Für die Beziehung gibt es kaum noch eine Chance, mein Freund kann nicht mehr. Wir wollten eine Familie grünen, das kann doch so ein kaputter Mensch wie ich gar nicht mehr. :(

Eine Traumatherapeutin habe ich. In der Klinik war es schlimm. Dass ich die Traumatherapeutin schon seit November habe, liegt daran, dass ich meine Nebenwirkungen fehldeutete in der Klinik. Z.B. waren auch Lampen und Fenster gruselig und ich interpretierte da hinein, dass es mich an einen Krankenhausaufenthalt als Kind erinnern würde. Das war quatsch, ich habe diesen gut verarbeitet, hatte danach als junge Erwachsene auch nochmal zwei kleine OPs völlig problemlos. Mich hat unter Mirta irgendwann ALLES gegruselt. Einfach alles.

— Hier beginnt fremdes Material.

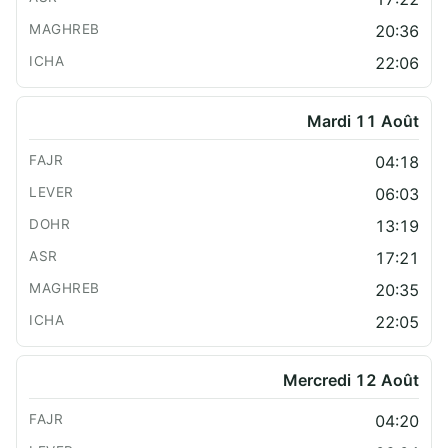
20:36
22:06
Mardi 11 Août
04:18
06:03
13:19
17:21
20:35
22:05
Mercredi 12 Août
04:20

Und ja, viele Symptome sind weg wie Panikattacken, Herzrasen, DP/DR. Aber vieles wurde mir nun natürlich auch für immer geschenkt - CMD, Zahnprobleme, eingefallenes Gesicht... das macht mir sehr zu schaffen, hatte ich doch topp Zähne und fand, ich bin eine attraktive Frau, die binnen weniger Wochen diese Falten um den Mund bekommen hat und einen anderen Körper, der sich kaum regenieren kann.

Verbrenn-Übungen mache ich auch mit der Therapeutin... sowie Somatic Experiencing, um meinen Körper wieder zu spüren. SE half mir sehr noch während der Mirtaeinnahme gegen das überreizte ZNS, jetzt habe ich nach Erwachen aus dem Drogentrip das Gefühl, dass mir leider nichts hilft. Will mich nur zusammenrollen. Wenn ich mal etwas tue mit etwas Körpereinsatz, dann schmerzt es psychisch, weil es mich erinnert, wie doll wohl ich mich immer in meinem Körper gefühlt habe - war trotz schlanker Statur eine richtige Anpackerin.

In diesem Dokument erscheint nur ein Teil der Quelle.